◆ **Prompt**: Give back the records below exactly, every one, with no pictures.

(Items from a data source)
+++

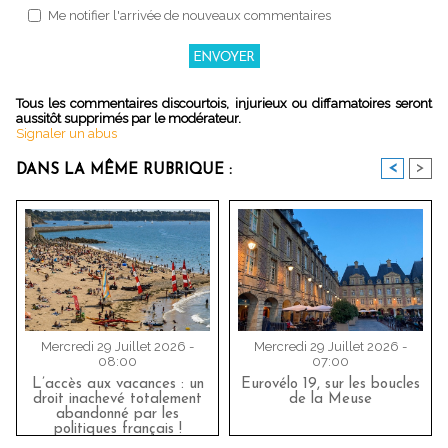
Me notifier l'arrivée de nouveaux commentaires
Tous les commentaires discourtois, injurieux ou diffamatoires seront
aussitôt supprimés par le modérateur.
Signaler un abus
<
>
DANS LA MÊME RUBRIQUE :
Mercredi 29 Juillet 2026 -
Mercredi 29 Juillet 2026 -
08:00
07:00
L’accès aux vacances : un
Eurovélo 19, sur les boucles
droit inachevé totalement
de la Meuse
abandonné par les
politiques français !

+++

◆ **Result of the exercise**:
Me notifier l'arrivée de nouveaux commentaires
Tous les commentaires discourtois, injurieux ou diffamatoires seront
aussitôt supprimés par le modérateur.
Signaler un abus
<
>
DANS LA MÊME RUBRIQUE :
Mercredi 29 Juillet 2026 -
Mercredi 29 Juillet 2026 -
08:00
07:00
L’accès aux vacances : un
Eurovélo 19, sur les boucles
droit inachevé totalement
de la Meuse
abandonné par les
politiques français !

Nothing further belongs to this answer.